World Journal of Engineering and Technology
Vol.05 No.04(2017), Article ID:79550,9 pages
10.4236/wjet.2017.54B008

Distribution of Miss Distance in Discrete-Time Controlled System with Noise-Corrupted State Information

Shengwen Xiang, Hongqi Fan, Qiang Fu

ATR Laboratory, National University of Defense Technology, Changsha, China

Received: September 3, 2017; Accepted: October 9, 2017; Published: October 12, 2017

ABSTRACT

Miss distance is an important parameter of assessing highly maneuvering targets interception. Due to the noise-corrupted measurement and the fact that not all the state variables can be directly measured, the miss distance becomes a random variable with a priori unknown distribution. Currently, such a distribution is mainly evaluated by the method of Monte Carlo simulation. In this paper, an analytic approach is obtained in discrete-time controlled system with noise-corrupted state information. The system is subject to a bang-bang control strategy. The analytic distribution is validated through the comparison with Monte Carlo simulation.

Keywords:

Pursuit-Evasion Game, Highly Maneuvering Target, Miss Distance, Analytic Approach

1. Introduction

With the emergence of maneuverable tactical ballistic missiles (TBM) since the 1991 Gulf War, great challenge is put on the air-defense system. Successful interception of such a highly maneuvering target requires a very small miss distance or even direct hit [1] [2]. Due to the bounded missile controls, non-Gaussian noise and system’s nonlinearity, the certainty equivalence theorem (CEP) does not hold for the terminal guidance [3]. However, when the relative state between pursuer and evader is observable, the partial separation theorem still holds, when the estimator can design separately from guidance law [4].
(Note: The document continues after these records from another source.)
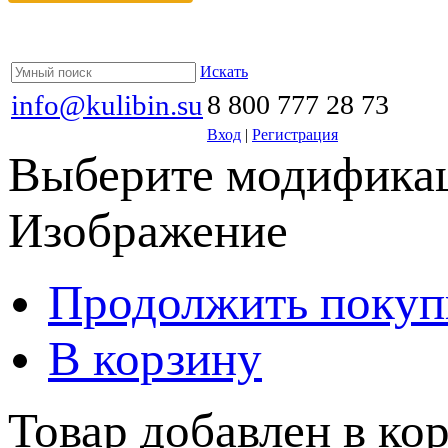
Искать
info@kulibin.su
8 800 777 28 73
Вход
|
Регистрация
Выберите модификац
Изображение
Продолжить покуп
В корзину
Товар добавлен в кор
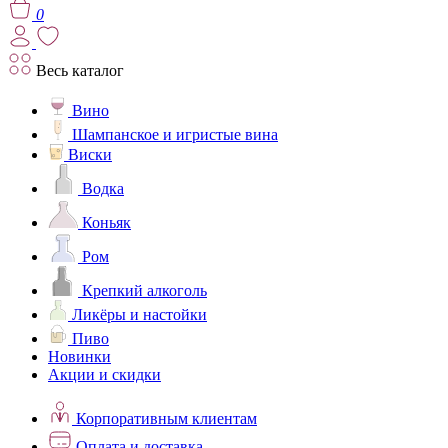
0
Весь каталог
Вино
Шампанское и игристые вина
Виски
Водка
Коньяк
Ром
Крепкий алкоголь
Ликёры и настойки
Пиво
Новинки
Акции и скидки
Корпоративным клиентам
Оплата и доставка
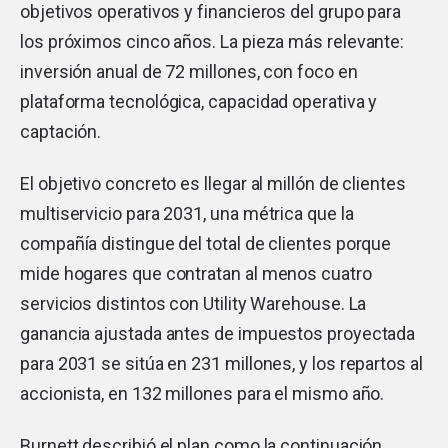
objetivos operativos y financieros del grupo para
los próximos cinco años. La pieza más relevante:
inversión anual de 72 millones, con foco en
plataforma tecnológica, capacidad operativa y
captación.
El objetivo concreto es llegar al millón de clientes
multiservicio para 2031, una métrica que la
compañía distingue del total de clientes porque
mide hogares que contratan al menos cuatro
servicios distintos con Utility Warehouse. La
ganancia ajustada antes de impuestos proyectada
para 2031 se sitúa en 231 millones, y los repartos al
accionista, en 132 millones para el mismo año.
Burnett describió el plan como la continuación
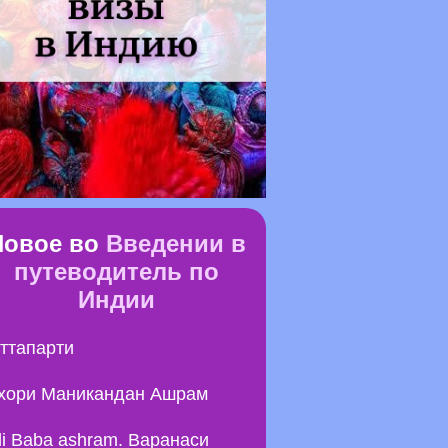
Новое во
Введении в
путеводитель по
Индии
ттапарти
хори Маникандан Ашрам
li Baba ashram. Варанаси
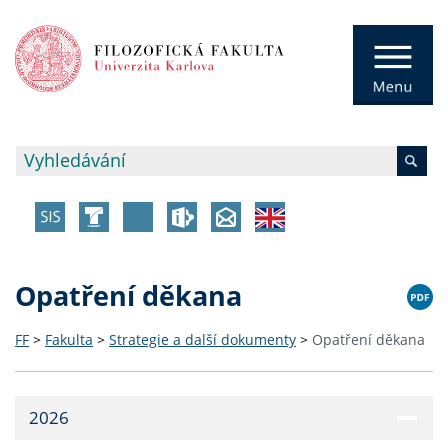
Opatření děkana
FF
>
Fakulta
>
Strategie a další dokumenty
>
Opatření děkana
2026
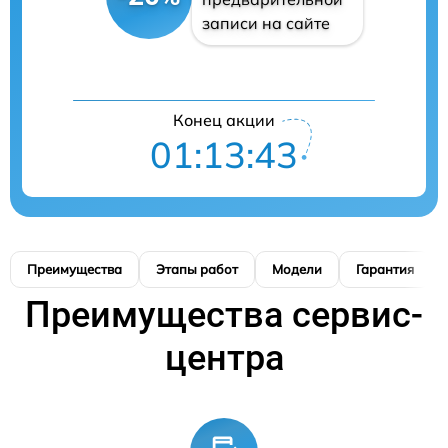
записи на сайте
Конец акции
01:13:42
Преимущества
Этапы работ
Модели
Гарантия
Преимущества сервис-
центра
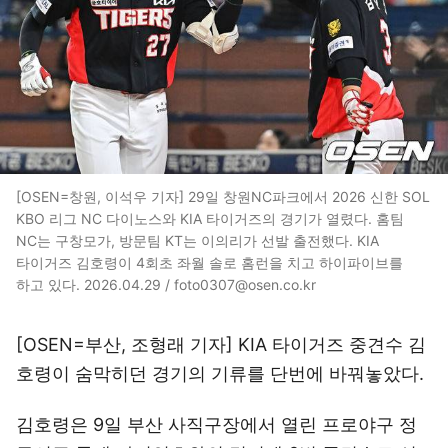
[OSEN=창원, 이석우 기자] 29일 창원NC파크에서 2026 신한 SOL
KBO 리그 NC 다이노스와 KIA 타이거즈의 경기가 열렸다. 홈팀
NC는 구창모가, 방문팀 KT는 이의리가 선발 출전했다. KIA
타이거즈 김호령이 4회초 좌월 솔로 홈런을 치고 하이파이브를
하고 있다. 2026.04.29 / foto0307@osen.co.kr
[OSEN=부산, 조형래 기자] KIA 타이거즈 중견수 김
호령이 숨막히던 경기의 기류를 단번에 바꿔놓았다.
김호령은 9일 부산 사직구장에서 열린 프로야구 정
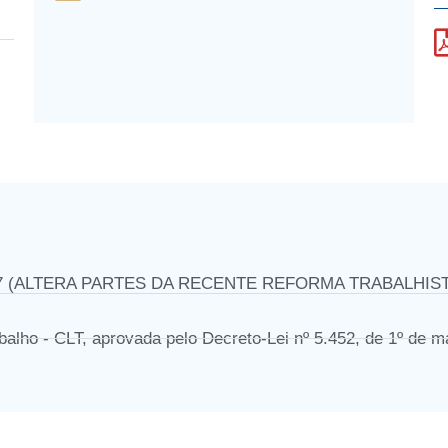
017 (ALTERA PARTES DA RECENTE REFORMA TRABALHISTA) 
balho - CLT, aprovada pelo Decreto-Lei nº 5.452, de 1º de m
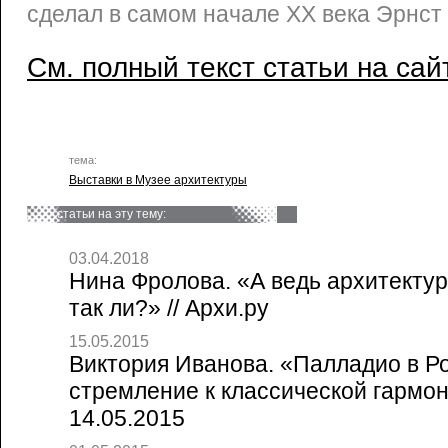
сделал в самом начале ХХ века Эрнст
См. полный текст статьи на сай
тема:
Выставки в Музее архитектуры
статьи на эту тему:
03.04.2018
Нина Фролова. «А ведь архитектура
так ли?» // Архи.ру
15.05.2015
Виктория Иванова. «Палладио в Ро
стремление к классической гармони
14.05.2015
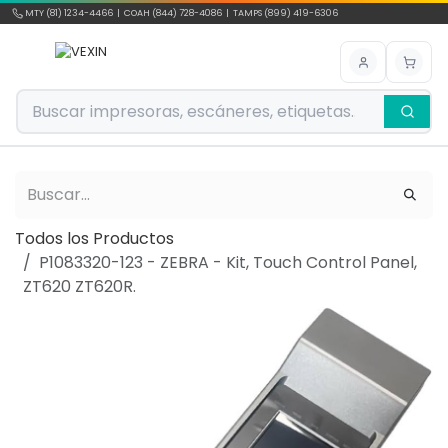
Ir al contenido
MTY (81) 1234-4466 | COAH (844) 728-4086 | TAMPS (899) 419-6306
Todos los Productos
P1083320-123 - ZEBRA - Kit, Touch Control Panel,
ZT620 ZT620R.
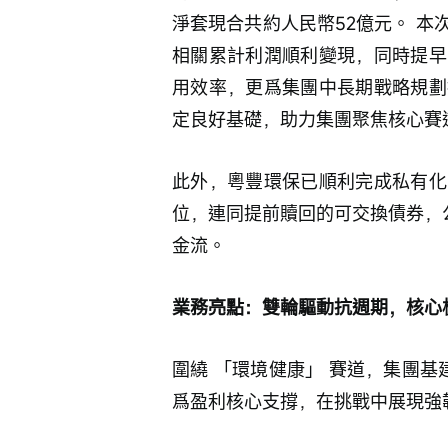
淨套現合共約人民幣52億元。 
相關累計利潤順利變現，同時提早
用效率，更爲集團中長期戰略規劃
定良好基礎，助力集團聚焦核心賽
此外，粵豐環保已順利完成私有化
位，連同提前贖回的可交換債券，公
金流。
業務亮點：雙輪驅動抗週期，核心
圍繞 「環境健康」 賽道，集團基
爲盈利核心支撐，在挑戰中展現強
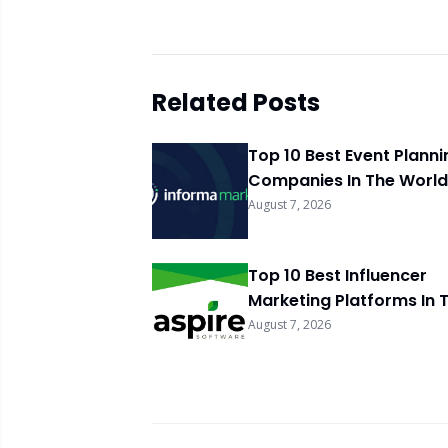
Related Posts
Top 10 Best Event Planni
Companies In The World
August 7, 2026
Top 10 Best Influencer
Marketing Platforms In 
World 2026
August 7, 2026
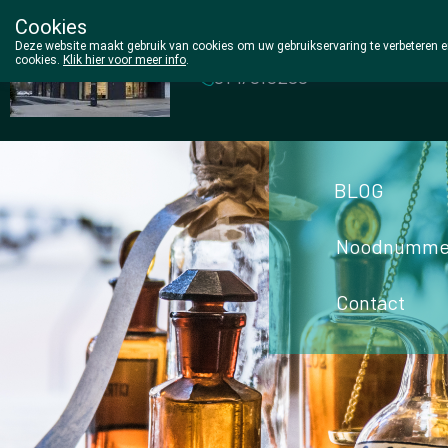
Cookies
Wezel Pharma
Deze website maakt gebruik van cookies om uw gebruikservaring te verbeteren en
cookies.
Klik hier voor meer info
.
014/810298
BLOG
Noodnumme
Contact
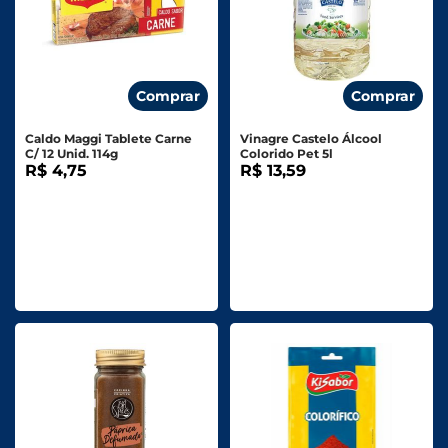
Comprar
Comprar
Caldo Maggi Tablete Carne
Vinagre Castelo Álcool
C/ 12 Unid. 114g
Colorido Pet 5l
R$ 4,75
R$ 13,59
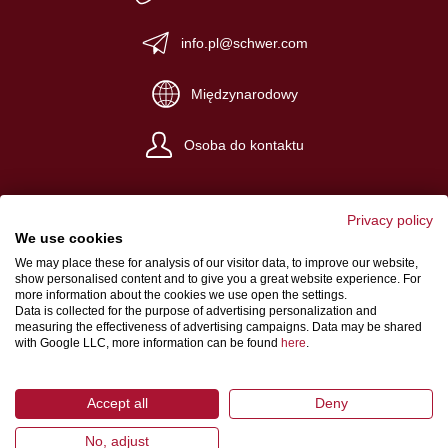
info.pl@schwer.com
Międzynarodowy
Osoba do kontaktu
Privacy policy
We use cookies
We may place these for analysis of our visitor data, to improve our website,
Nota redakcyjna
show personalised content and to give you a great website experience. For
more information about the cookies we use open the settings.
Ogólne warunki handlowe
Data is collected for the purpose of advertising personalization and
measuring the effectiveness of advertising campaigns. Data may be shared
Polityka prywatności
with Google LLC, more information can be found
here
.
Accept all
Deny
No, adjust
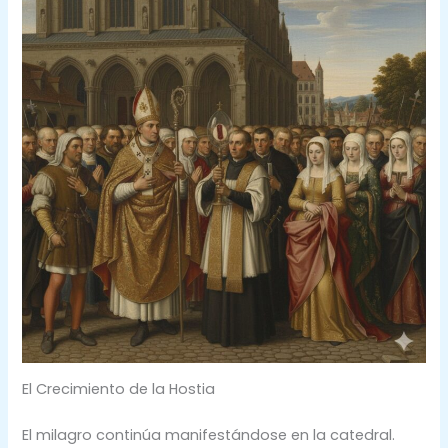
El Crecimiento de la Hostia
El milagro continúa manifestándose en la catedral.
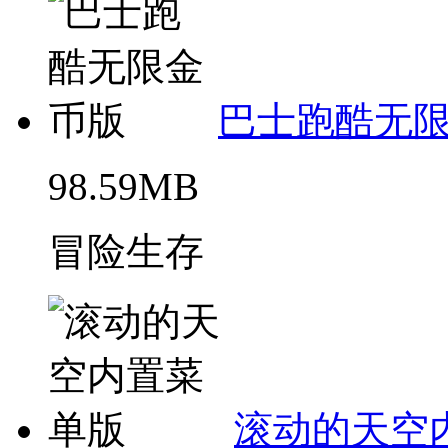
巴士跑酷无
98.59MB
冒险生存
滚动的天空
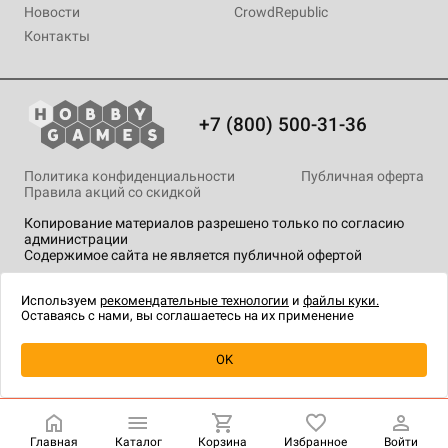
Новости
CrowdRepublic
Контакты
+7 (800) 500-31-36
Политика конфиденциальности
Публичная оферта
Правила акций со скидкой
Копирование материалов разрешено только по согласию
администрации
Содержимое сайта не является публичной офертой
На сайте Hobby Games применяются
рекомендательные
технологии
.
Используем
рекомендательные технологии
и
файлы куки.
Оставаясь с нами, вы соглашаетесь на их применение
OK
Купить
| 999 ₽
Главная
Каталог
Корзина
Избранное
Войти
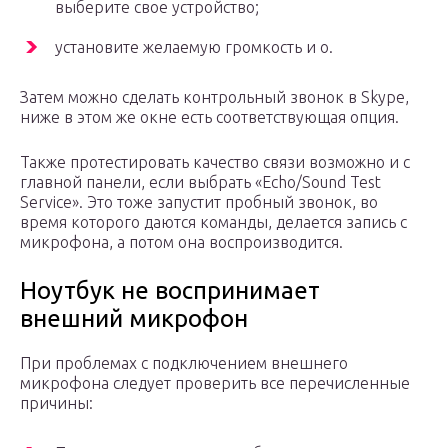
выберите свое устройство;
установите желаемую громкость и о.
Затем можно сделать контрольный звонок в Skype,
ниже в этом же окне есть соответствующая опция.
Также протестировать качество связи возможно и с
главной панели, если выбрать «Echo/Sound Test
Service». Это тоже запустит пробный звонок, во
время которого даются команды, делается запись с
микрофона, а потом она воспроизводится.
Ноутбук не воспринимает
внешний микрофон
При проблемах с подключением внешнего
микрофона следует проверить все перечисленные
причины:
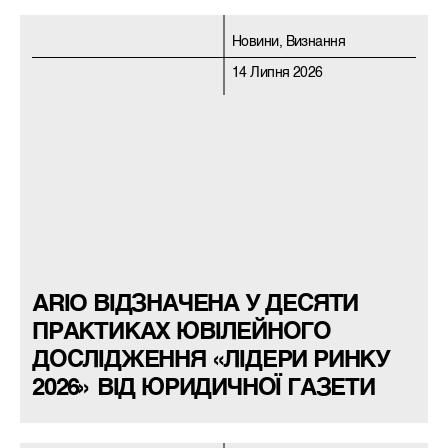
Новини, Визнання
14 Липня 2026
ARIO ВІДЗНАЧЕНА У ДЕСЯТИ
ПРАКТИКАХ ЮВІЛЕЙНОГО
ДОСЛІДЖЕННЯ «ЛІДЕРИ РИНКУ
2026» ВІД ЮРИДИЧНОЇ ГАЗЕТИ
The homing guidance of an interceptor missile is a stochastic optimal control problem with the objective to minimize the expected value of the miss distance. Under the assumption that perfect state information is available, a series of deterministic control strategies u = u ( t , z ( t ) ) ( z ( t ) means ZEM, zero-effort miss distance and its terminal value is actual miss distance itself) are proposed, among them are bang-bang strategies, as well as various linear, saturated linear strategies [5] [6] [7]. However, in practical application perfect state information could not hold, on the one hand, there is a certain error in the observed information of the sensor, and even if the above measurement is very accurate, the target acceleration (especially lateral acceleration) cannot be directly measured and only relays on the means of state estimation; On the other hand, the guidance law like OGL (Optimal Guidance Law) unconstrained the range of missile acceleration, which is bounded in reality. These facts impede significantly the implementation of theoretically robust transferring strategies, in order to use these noise-corrupted measurements as a basis of a feedback control, an estimator, restoring and filtering the state variables, becomes an indispensable component of control loop. Therefore, the control function u ( t , z ( t ) ) receives, instead of the accurate value of z ( t ) , a random output z ^ ( t ) = z ( t ) + η ( t ) , where η ( t ) is the estimation error of ZEM. As a consequence, the miss distance becomes a prior unknown variable.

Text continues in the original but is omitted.